**YOUR ASSIGNMENT**
Give every line of the material back exactly, images removed.
----- RECORDS SUPPLIED -----
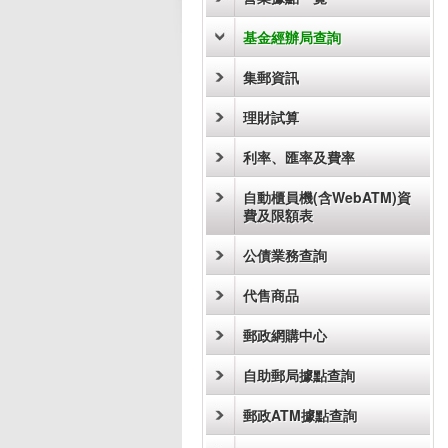
基金經辦局查詢
集郵資訊
理財試算
利率、匯率及費率
自動櫃員機(含WebATM)資
費及限額表
公債業務查詢
代售商品
郵政網購中心
自助郵局據點查詢
郵政ATM據點查詢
-----
**RESPONSE BELOW**
基金經辦局查詢
集郵資訊
理財試算
利率、匯率及費率
自動櫃員機(含WebATM)資
費及限額表
公債業務查詢
代售商品
郵政網購中心
自助郵局據點查詢
郵政ATM據點查詢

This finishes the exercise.